In the MBTI system I consistently typed as an INTP(Ti,Ne) and was convinced that my type directly translated over from that system for quite a while, until I finally came to reason and saw the vast differences between the two proposed types. It was at this time that I settled upon the INTj type, whose description fit me much more accurately than the INTp description--so I simply assumed that I was in error to some extent over what it means to be a rational or irrational type; it was clear to me that I was either an INTj or an ENTp, although there's the problematic instance of me not particularly enjoying large company at all.

What clinched it, though barely as the ambiguity of my choice is represented by my previous statement in this topic, was my staunch belief in justice and hatred of hypocrisy; such beliefs seemed to exmeplify what I had come to understand what a rational thoughts were: assessments of right/wrong.

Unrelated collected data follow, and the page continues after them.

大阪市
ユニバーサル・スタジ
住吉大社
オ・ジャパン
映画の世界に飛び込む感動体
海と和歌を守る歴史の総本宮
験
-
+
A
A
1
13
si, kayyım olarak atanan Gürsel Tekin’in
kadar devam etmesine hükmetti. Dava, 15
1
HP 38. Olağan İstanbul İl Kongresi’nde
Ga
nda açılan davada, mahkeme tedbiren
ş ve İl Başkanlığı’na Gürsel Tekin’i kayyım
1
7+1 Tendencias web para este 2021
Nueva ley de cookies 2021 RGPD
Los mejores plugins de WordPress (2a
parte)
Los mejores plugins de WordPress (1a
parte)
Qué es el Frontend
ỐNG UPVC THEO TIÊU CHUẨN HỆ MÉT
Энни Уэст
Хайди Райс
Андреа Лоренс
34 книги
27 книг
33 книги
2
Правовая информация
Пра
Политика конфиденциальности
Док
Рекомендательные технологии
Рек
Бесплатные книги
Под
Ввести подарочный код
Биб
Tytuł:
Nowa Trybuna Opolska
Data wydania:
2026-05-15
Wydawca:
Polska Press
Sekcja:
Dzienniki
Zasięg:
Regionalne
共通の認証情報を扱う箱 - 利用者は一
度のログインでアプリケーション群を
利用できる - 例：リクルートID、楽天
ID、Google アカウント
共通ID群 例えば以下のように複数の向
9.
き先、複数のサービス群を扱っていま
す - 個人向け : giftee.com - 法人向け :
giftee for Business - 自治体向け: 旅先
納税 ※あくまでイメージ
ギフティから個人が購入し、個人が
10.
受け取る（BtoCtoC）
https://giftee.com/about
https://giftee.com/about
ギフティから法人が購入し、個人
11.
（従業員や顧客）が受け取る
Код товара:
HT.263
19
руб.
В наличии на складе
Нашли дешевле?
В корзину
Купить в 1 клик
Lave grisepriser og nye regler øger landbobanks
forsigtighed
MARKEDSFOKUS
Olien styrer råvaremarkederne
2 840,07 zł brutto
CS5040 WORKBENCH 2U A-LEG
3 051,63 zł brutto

There's also my neurotic tendency towards generosity that I've fought since I was a child as I believed it invoked in my a suscetibility towards irrationlity and thus rendering me unable to percieve reality objectively; I attribute this, currently, to Fi as my role function, and the induction of this into my psyche as a result of my INFj grandfather and ISFj father.

I hope that makes sense, I tend to get tongue-tied when talking about myself for some reason; I'm not particularly talented at the art of self-reflection.

As for the matter of what I tested as on Socionic tests: everytime I tested as INTp conscious type, INTj unconscious type.